Progress of the Case
As of the date of this Report, the Company has no further standing to seek the
relief as set forth in its amended complaint. This is based upon a court ordered
award of the lawsuit to NCNB bank. NCNB owned the mortgage on the subject
property and as a result of a foreclosure action, the lawsuit was awarded to
NCNB to satisfy the deficiency. The Company has had no choice but to disallow
any assets reflecting a favorable outcome in this action.

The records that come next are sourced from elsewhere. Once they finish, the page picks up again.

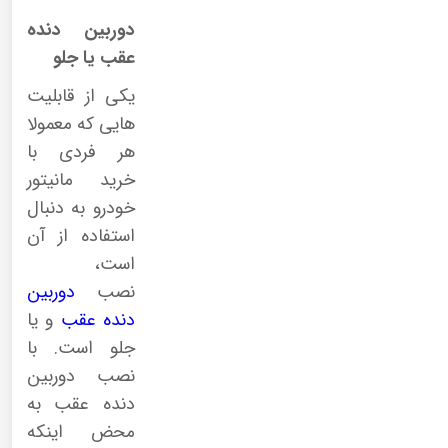
دوربین دنده
عقب یا جلو
یکی از قابلیت
هایی که معمولا
هر فردی با
خرید مانیتور
خودرو به دنبال
استفاده از آن
است،
نصب
دوربین
دنده عقب
و یا
جلو است. با
نصب دوربین
دنده عقب به
محض اینکه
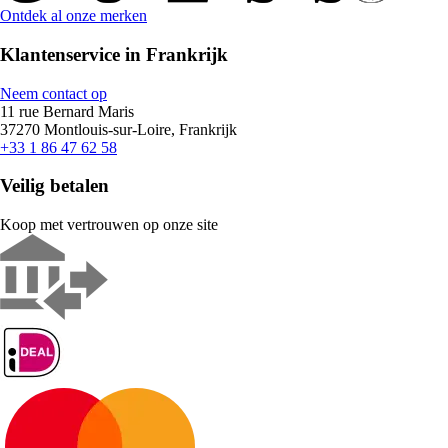
Ontdek al onze merken
Klantenservice in Frankrijk
Neem contact op
11 rue Bernard Maris
37270 Montlouis-sur-Loire, Frankrijk
+33 1 86 47 62 58
Veilig betalen
Koop met vertrouwen op onze site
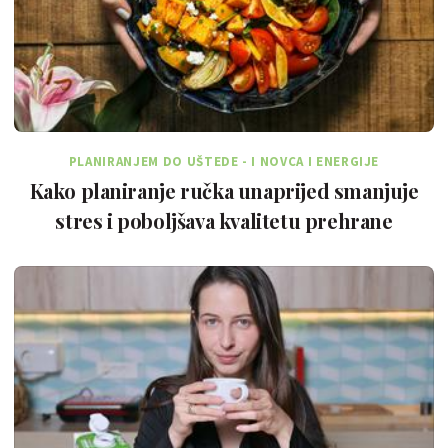
PLANIRANJEM DO UŠTEDE - I NOVCA I ENERGIJE
Kako planiranje ručka unaprijed smanjuje
stres i poboljšava kvalitetu prehrane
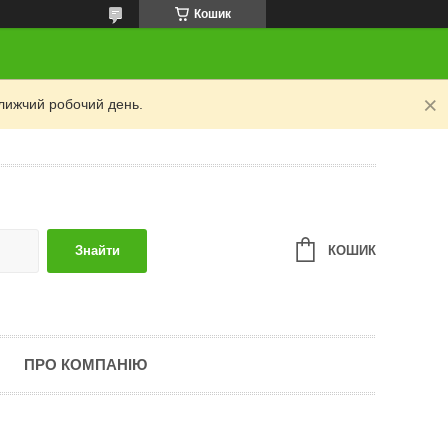
Кошик
лижчий робочий день.
КОШИК
Знайти
ПРО КОМПАНІЮ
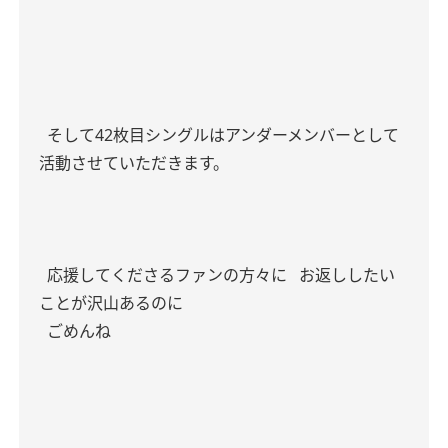
そして42枚目シングルはアンダーメンバーとして
活動させていただきます。
応援してくださるファンの方々に
お返ししたい
ことが沢山あるのに
ごめんね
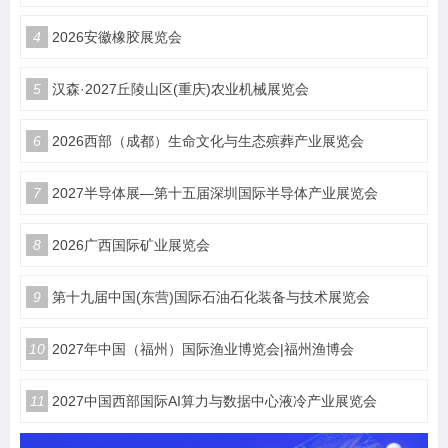
4
2026安徽橡胶展览会
5
汉森·2027丘陵山区(重庆)农业机械展览会
6
2026西部（成都）生命文化与生态殡葬产业展览会
7
2027半导体展—第十五届深圳国际半导体产业展览会
8
2026广西国际矿业展览会
9
第十九届中国(东营)国际石油石化装备与技术展览会
10
2027年中国（福州）国际渔业博览会|福州渔博会
11
2027中国西部国际AI算力与数据中心液冷产业展览会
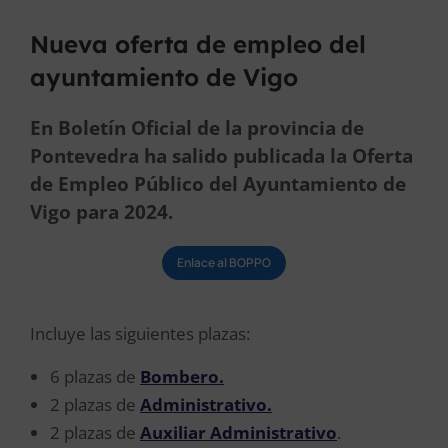
Nueva oferta de empleo del
ayuntamiento de Vigo
En Boletín Oficial de la provincia de
Pontevedra ha salido publicada la Oferta
de Empleo Público del Ayuntamiento de
Vigo para 2024.
Enlace al BOPPO
Incluye las siguientes plazas:
6 plazas de
Bombero.
2 plazas de
Administrativo.
2 plazas de
Auxiliar Administrativo
.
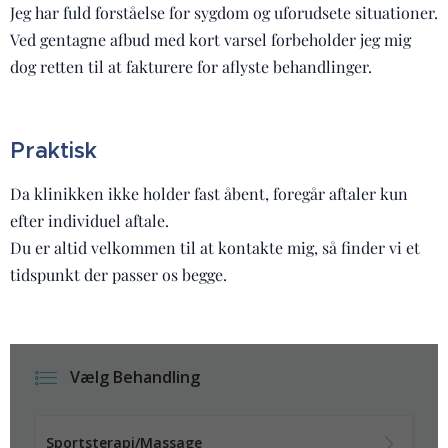
Jeg har fuld forståelse for sygdom og uforudsete situationer.
Ved gentagne afbud med kort varsel forbeholder jeg mig
dog retten til at fakturere for aflyste behandlinger.
Praktisk
Da klinikken ikke holder fast åbent, foregår aftaler kun
efter individuel aftale.
Du er altid velkommen til at kontakte mig, så finder vi et
tidspunkt der passer os begge.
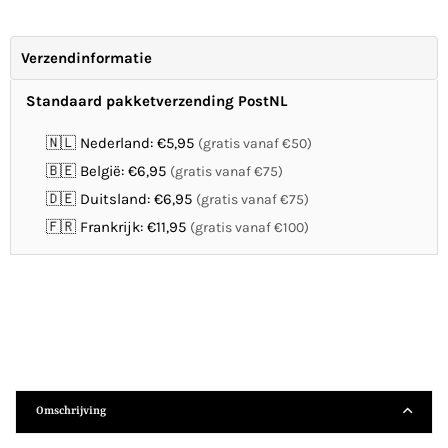
Verzendinformatie
Standaard pakketverzending PostNL
🇳🇱 Nederland: €5,95
(gratis vanaf €50)
🇧🇪 België: €6,95
(gratis vanaf €75)
🇩🇪 Duitsland: €6,95
(gratis vanaf €75)
🇫🇷 Frankrijk: €11,95
(gratis vanaf €100)
Omschrijving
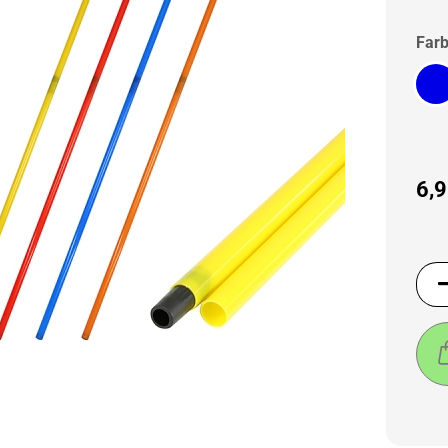
Farb
6,9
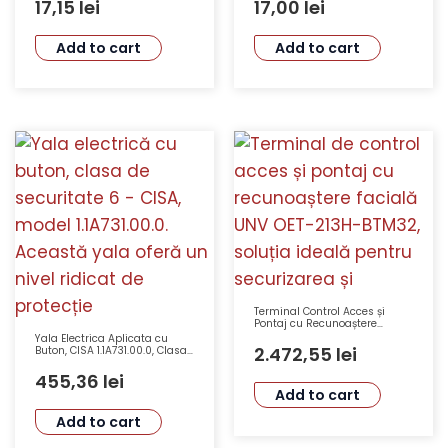
Rezistent la Foc
17,15
lei
17,00
lei
Add to cart
Add to cart
Terminal Control Acces și
Pontaj cu Recunoaștere
Facială UNV OET-213H-BTM32,
Yala Electrica Aplicata cu
Ecran Touch 7 Inch, Acuratețe
2.472,55
lei
Buton, CISA 1.1A731.00.0, Clasa
Recunoaștere >99%
Securitate 6, Tensiune 12V,
Greutate 2800g
455,36
lei
Add to cart
Add to cart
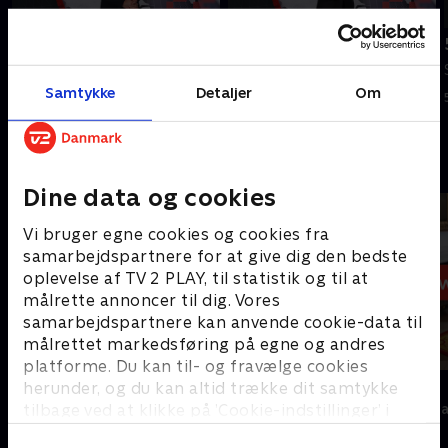
Tilføjet i dag
Tilføjet i går
7. august
6. august
Se 19.30-nyhederne fra tvSyd.
Se 19.30-nyhederne fra tvSyd.
Samtykke
Detaljer
Om
I dag • 22 min
I går • 21 min
Andre så også
Dine data og cookies
Vi bruger egne cookies og cookies fra
samarbejdspartnere for at give dig den bedste
oplevelse af TV 2 PLAY, til statistik og til at
målrette annoncer til dig. Vores
samarbejdspartnere kan anvende cookie-data til
målrettet markedsføring på egne og andres
platforme. Du kan til- og fravælge cookies
19 News
7 News
herunder, og du kan altid trække dit samtykke
tilbage ved at klikke på ’Cookie-indstillinger’ i
Nyheder
Nyheder & Maga
bunden af siden. Læs mere om hvordan TV 2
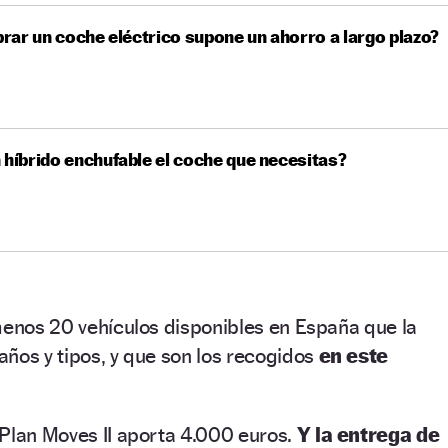
ar un coche eléctrico supone un ahorro a largo plazo?
 híbrido enchufable el coche que necesitas?
menos 20 vehículos disponibles en España que la
ños y tipos, y que son los recogidos
en este
 Plan Moves II aporta 4.000 euros.
Y la entrega de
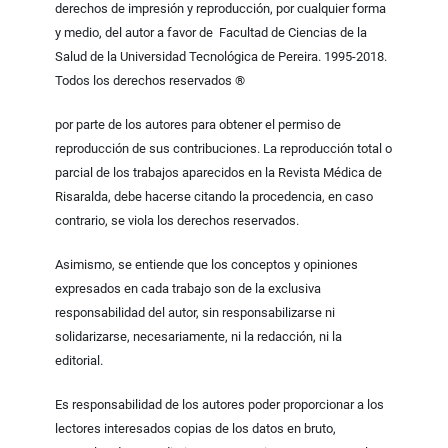
derechos de impresión y reproducción, por cualquier forma
y medio, del autor a favor de Facultad de Ciencias de la
Salud de la Universidad Tecnológica de Pereira. 1995-2018.
Todos los derechos reservados ®
por parte de los autores para obtener el permiso de
reproducción de sus contribuciones. La reproducción total o
parcial de los trabajos aparecidos en la Revista Médica de
Risaralda, debe hacerse citando la procedencia, en caso
contrario, se viola los derechos reservados.
Asimismo, se entiende que los conceptos y opiniones
expresados en cada trabajo son de la exclusiva
responsabilidad del autor, sin responsabilizarse ni
solidarizarse, necesariamente, ni la redacción, ni la
editorial.
Es responsabilidad de los autores poder proporcionar a los
lectores interesados copias de los datos en bruto,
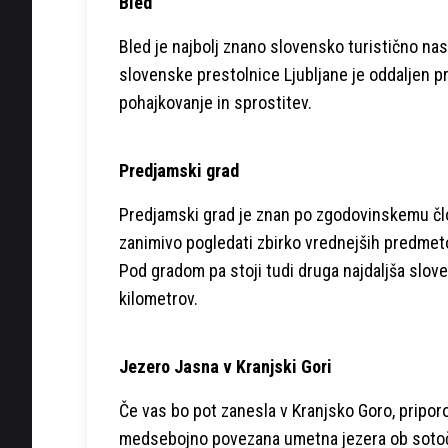
Bled
Bled je najbolj znano slovensko turistično nas
slovenske prestolnice Ljubljane je oddaljen pr
pohajkovanje in sprostitev.
Predjamski grad
Predjamski grad je znan po zgodovinskemu člo
zanimivo pogledati zbirko vrednejših predmeto
Pod gradom pa stoji tudi druga najdaljša slove
kilometrov.
Jezero Jasna v Kranjski Gori
Če vas bo pot zanesla v Kranjsko Goro, priporo
medsebojno povezana umetna jezera ob sotočju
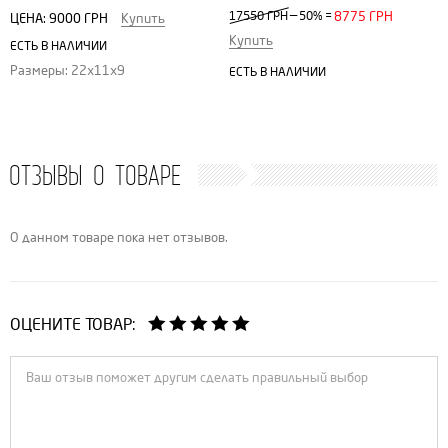
—
17550 ГРН
50%
=
8775 ГРН
ЦЕНА:
9000 ГРН
Купить
Купить
ЕСТЬ В НАЛИЧИИ
Размеры: 22х11х9
ЕСТЬ В НАЛИЧИИ
ОТЗЫВЫ О ТОВАРЕ
О данном товаре пока нет отзывов.
ОЦЕНИТЕ ТОВАР:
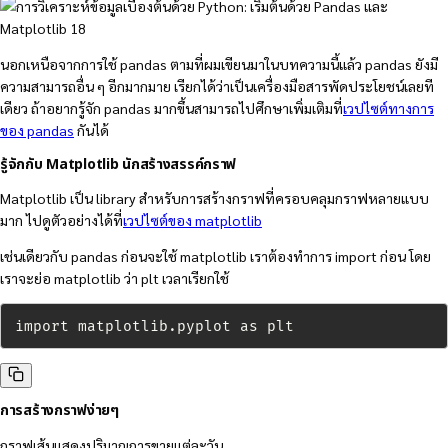
นอกเหนือจากการใช้ pandas ตามที่ผมเขียนมาในบทความนี้แล้ว pandas ยังมี
ความสามารถอื่น ๆ อีกมากมาย เรียกได้ว่าเป็นเครื่องมือสารพัดประโยชน์เลยที
เดียว ถ้าอยากรู้จัก pandas มากขึ้นสามารถไปศึกษาเพิ่มเติมที่
เวปไซต์ทางการ
ของ pandas
กันได้
รู้จักกับ Matplotlib นักสร้างสรรค์กราฟ
Matplotlib เป็น library สำหรับการสร้างกราฟที่ครอบคลุมกราฟหลายแบบ
มาก ไปดูตัวอย่างได้ที่
เวปไซต์ของ matplotlib
เช่นเดียวกับ pandas ก่อนจะใช้ matplotlib เราต้องทำการ import ก่อน โดย
เราจะย่อ matplotlib ว่า plt เวลาเรียกใช้
import matplotlib.pyplot as plt
การสร้างกราฟง่ายๆ
กราฟเส้นแสดงปริมาณการขายแต่ละวัน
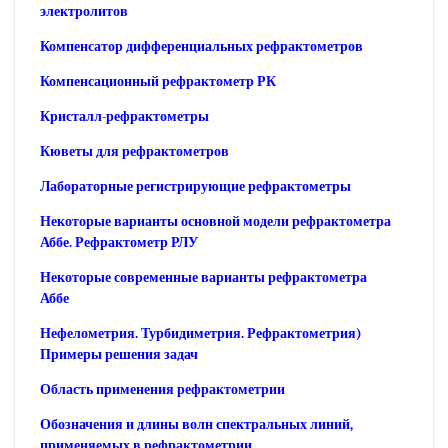
электролитов
Компенсатор дифференциальных рефрактометров
Компенсационный рефрактометр РК
Кристалл-рефрактометры
Кюветы для рефрактометров
Лабораторные регистрирующие рефрактометры
Некоторые варианты основной модели рефрактометра
Аббе. Рефрактометр РЛУ
Некоторые современные варианты рефрактометра
Аббе
Нефелометрия. Турбидиметрия. Рефрактометрия)
Примеры решения задач
Область применения рефрактометрии
Обозначения и длины волн спектральных линий,
применяемых в рефрактометрии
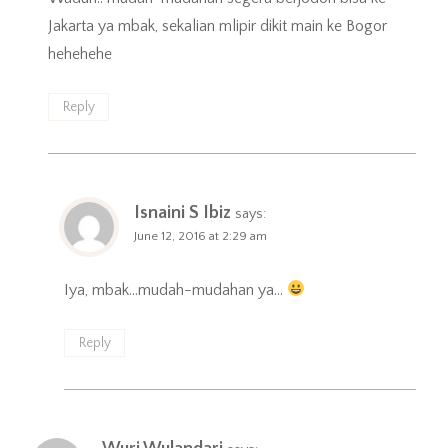
Jakarta ya mbak, sekalian mlipir dikit main ke Bogor
hehehehe
Reply
Isnaini S Ibiz
says:
June 12, 2016 at 2:29 am
Iya, mbak…mudah-mudahan ya…
Reply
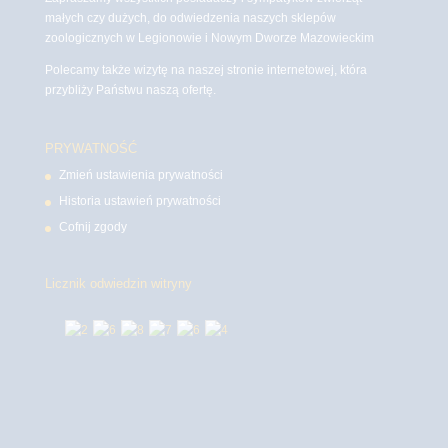
małych czy dużych, do odwiedzenia naszych sklepów
zoologicznych w Legionowie i Nowym Dworze Mazowieckim
Polecamy także wizytę na naszej stronie internetowej, która
przybliży Państwu naszą ofertę.
PRYWATNOŚĆ
Zmień ustawienia prywatności
Historia ustawień prywatności
Cofnij zgody
Licznik odwiedzin witryny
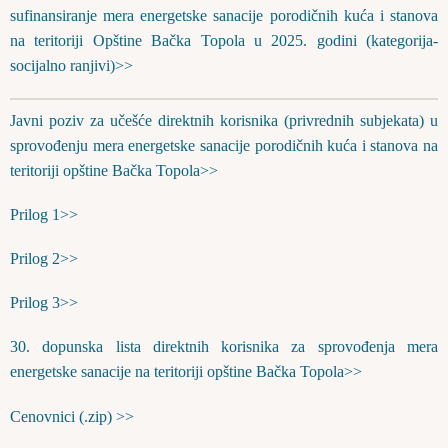
sufinansiranje mera energetske sanacije porodičnih kuća i stanova
na teritoriji Opštine Bačka Topola u 2025. godini (kategorija-
socijalno ranjivi)>>
Javni poziv za učešće direktnih korisnika (privrednih subjekata) u
sprovođenju mera energetske sanacije porodičnih kuća i stanova na
teritoriji opštine Bačka Topola>>
Prilog 1>>
Prilog 2>>
Prilog 3>>
30. dopunska lista direktnih korisnika za sprovođenja mera
energetske sanacije na teritoriji opštine Bačka Topola>>
Cenovnici (.zip) >>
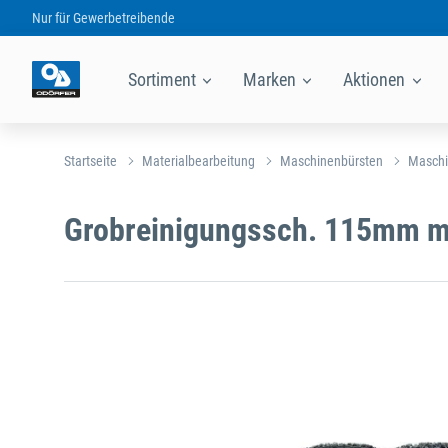
Nur für
Gewerbetreibende
Sortiment
Marken
Aktionen
Startseite
Materialbearbeitung
Maschinenbürsten
Maschi
Grobreinigungssch. 115mm m.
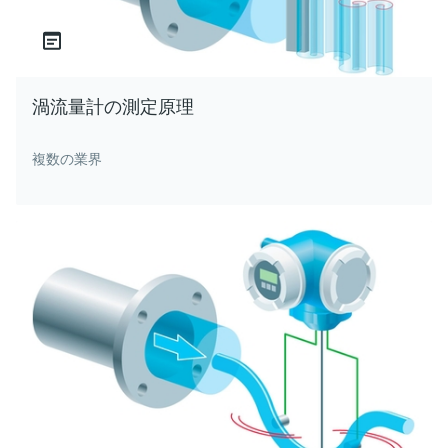
渦流量計の測定原理
複数の業界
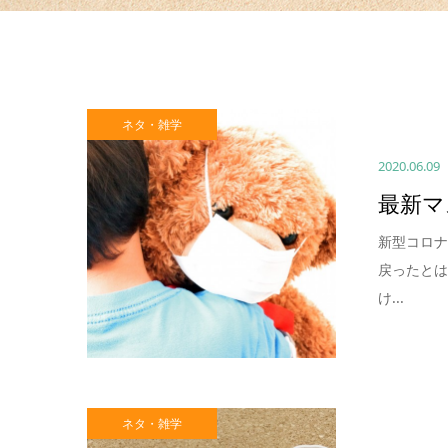
ネタ・雑学
2020.06.09
最新マ
新型コロ
戻ったと
け...
ネタ・雑学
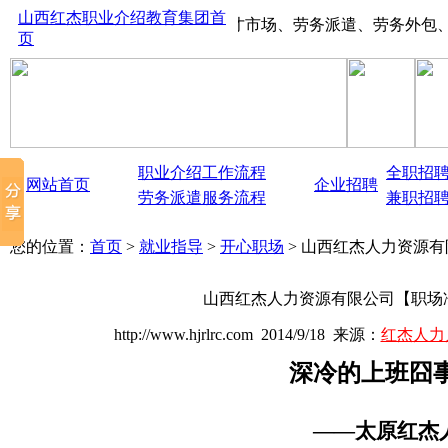
山西红杰职业介绍教育集团首
山西太原红杰人才市场、劳务派遣、劳务外包、大中型
页
职业介绍工作流程
全职招
网站首页
企业招聘
劳务派遣服务流程
兼职招
您的位置：
首页
>
就业指导
>
开心职场
> 山西红杰人力资源
山西红杰人力资源有限公司【职场
http://www.hjrlrc.com 2014/9/18 来源：
红杰人力
深冷的上班囧
——太原红杰人力资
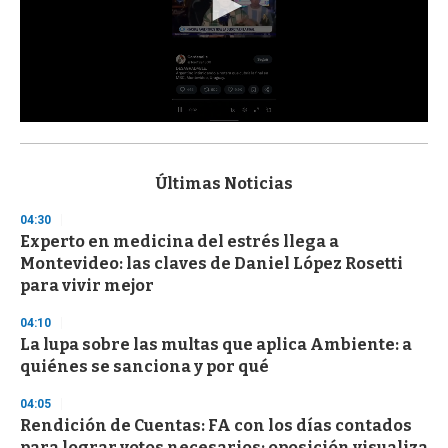
0
s
e
c
Últimas Noticias
o
n
04:30
d
Experto en medicina del estrés llega a
s
o
Montevideo: las claves de Daniel López Rosetti
f
para vivir mejor
3
3
s
04:10
e
La lupa sobre las multas que aplica Ambiente: a
c
quiénes se sanciona y por qué
o
n
d
04:05
s
Rendición de Cuentas: FA con los días contados
para lograr votos necesarios; oposición visualiza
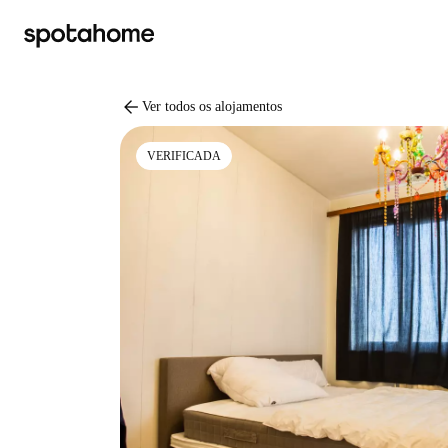
arrow_back
Ver todos os alojamentos
VERIFICADA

The Company filed on February 21, 1996 a complaint against Re-Prod, Inc. and its
stockholder Jacob Lahav in Federal Court in the Southern District of New York,
White Plains, File Number 961274, which seeks a modification of the purchase
price of the assets of Re-Prod, Inc. The Company contends that certain assets,
including accounts receivable, which the Company was purchasing did not exist at
the time of the acquisition. As a result the Company has suspended payments
under a $250,000 payable to Re-Prod, Inc. and will not honor other terms of the
acquisition.
On March 14, 1996, Re-Prod, Inc. and Jacob Lahav filed a counter claim against
the Company alleging specific performance on the $250,000 promissory note, fraud
and conversion, breach of contract and securities fraud and against Mr. Irwin
Schneidmill and John Formicola for the enforcement of certain financial
guarantees as well as for common law fraud, securities fraud and fraud and
conversion. The total dollar amount claimed, approximately $1,050,000, exclusive
of interest equals the amount of the original purchase price of Re-prod, Inc.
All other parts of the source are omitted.